La nostalgie emporte tout
"Nostalghia" est l'avant-dernier film d'Andréï Tarkovski, et le plus autobiographique. Il faut savoir que le réalisateur a dû quitter la Russie, car il n'a plus de ressources financières depuis que les autorités de l'URSS n'ont pas apprécié son film Le Miroir, jugé trop avant-gardiste. Il sillonne l'Europe, jusqu'à s'installer quelques temps en Italie. Il a voulu faire un film sur la nostalgie, le regret de sa terre natale russe.
Un poète russe, nommé Andréï, vient en Italie sur les traces d'un compositeur russe émigré, qui sera le sujet de son prochain livre. Ce compositeur avait ressenti durant tout son voyage la nostalgie de la Russie mais, en rentrant, était devenu alcoolique et s'était suicidé. Andréï est torturé mentalement par sa propre nostalgie et par son personnage. L'histoire est coupée par les rêveries d'Andréï, qui se rappelle de la maison de son enfance, filmée dans le ton brun qui fait parti de la touche de Tarkovski.
Le réalisateur soviétique pousse son onirisme moins loin que dans Solaris et Stalker qui, à partir de la science-fiction, permettaient un déluge d'images puissantes, décalées, qui font mon bonheur du rêveur. Le ton est plus posé, plus calme, plus nostalgique. Nous sommes surtout centrés autour du personnage principal, de sa personnalité, de son désespoir, comme ce sera le cas, de manière plus aboutie, dans Le Sacrifice.
Très longtemps, à vrai dire, le film peine à démarrer. On suit le désespoir d'Andréï, ses discussions, ses réflexions sur la vie, sur la métaphysique, ses disputes avec sa traductrice, qu'il maltraite.

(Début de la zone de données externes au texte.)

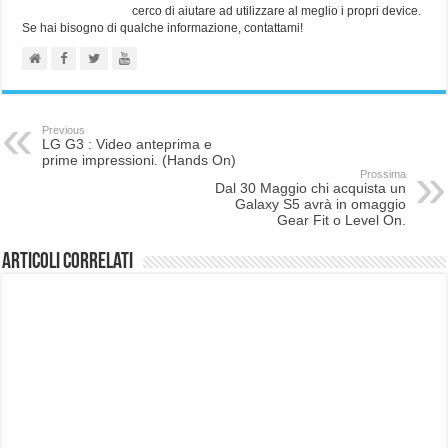
cerco di aiutare ad utilizzare al meglio i propri device.
Se hai bisogno di qualche informazione, contattami!
Previous
LG G3 : Video anteprima e
prime impressioni. (Hands On)
Prossima
Dal 30 Maggio chi acquista un
Galaxy S5 avrà in omaggio
Gear Fit o Level On.
Articoli correlati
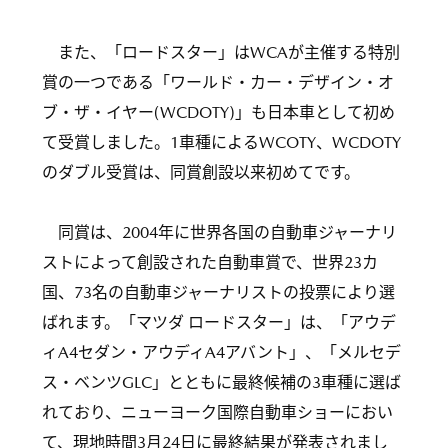
また、「ロードスター」はWCAが主催する特別
賞の一つである「ワールド・カー・デザイン・オ
ブ・ザ・イヤー(WCDOTY)」も日本車として初め
て受賞しました。1車種によるWCOTY、WCDOTY
のダブル受賞は、同賞創設以来初めてです。
同賞は、2004年に世界各国の自動車ジャーナリ
ストによって創設された自動車賞で、世界23カ
国、73名の自動車ジャーナリストの投票により選
ばれます。「マツダ ロードスター」は、「アウデ
ィA4セダン・アウディA4アバント」、「メルセデ
ス・ベンツGLC」とともに最終候補の3車種に選ば
れており、ニューヨーク国際自動車ショーにおい
て、現地時間3月24日に最終結果が発表されまし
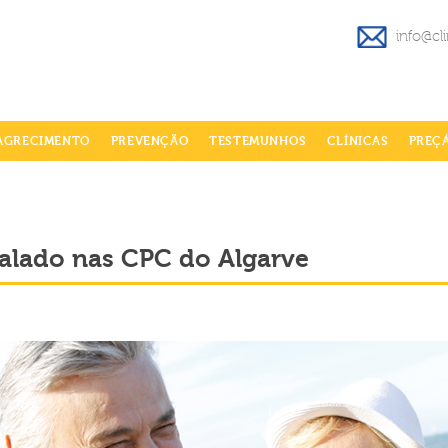
info@cl
AGRECIMENTO
PREVENÇÃO
TESTEMUNHOS
CLÍNICAS
PREÇ
nalado nas CPC do Algarve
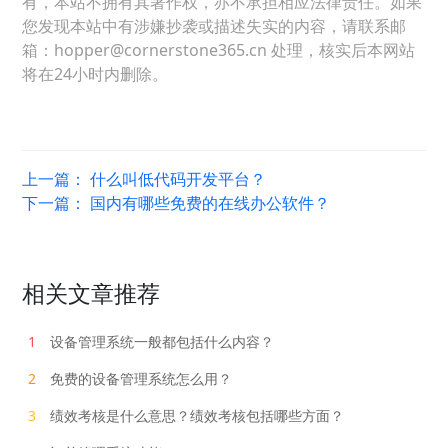
有，本站不拥有其著作权，亦不承担相应法律责任。如果
您发现本站中有涉嫌抄袭或描述失实的内容，请联系邮
箱：hopper@cornerstone365.cn 处理，核实后本网站
将在24小时内删除。
上一篇：
什么叫低代码开发平台？
下一篇：
国内有哪些免费的在线办公软件？
相关文章推荐
1
设备管理系统一般都包括什么内容？
2
免费的设备管理系统怎么用？
3
绩效考核是什么意思？绩效考核包括哪些方面？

Pendant une très longue partie du film, on a l'impression d'être face à un film d'auteur normal. C'est après la rencontre avec Domenico, ermite fou, que la machine Tarkovski se met en marche. L'onirisme et l'esthétique reprennent leurs droits.
Le lieu d'ermitage de Domenico nous laisse d'abord une forte impression. Endroit délabré, comme Tarkovski les aime. Des verres par terre, de l'eau partout, des tableaux. Et Andréï qui brûle un livre de poèmes, mais pas n'importe lesquels : ceux d'Arséni Tarkovski, père du réalisateur. L'eau, le feu, le désespoir. Domenico confie une mission à Andréï : traverser l'eau thermale de son hôtel avec une bougie, qui doit rester allumée tout le long.
Ce sont les deux scènes finales qui concentrent toute la puissance émotionnelle du réalisateur : la fin de Domenico, son invective poétique ; puis la traversée de l'eau par Andréï, avec la bougie, qui n'arrête pas de s'éteindre, sous le souffle thermale. Là, de multiples interprétations se proposent à nous : le passage de témoin, ou une tentative de fierté face à l'absurde, ou le don de soi pour une cause dont nous ne connaissons pas les tenants. Et puis l'image finale, dans la cathédrale, Andréï devant une flaque d'eau au centre de la cathédrale, la maison de son enfance au fond. Merveilleux.
Je n'ai pas la vocation d'analyser tout le film, d'être exhaustif sur toutes les merveilles qu'on peut tirer de ce chef-d'oeuvre, comme pour tous les autres. Mon attention a simplement été attirée par la musique de Beethoven, l'Ode à la joie, présent à l'intérieur de l'histoire, mais qui, à deux reprises, ne s'enclenchent pas, est coupé en plein milieu. C'est bel et bien le film le plus pessimiste de Tarkovski, celui où la joie est coupée, n'arrive jamais à pointer. La nostalgie emporte tout.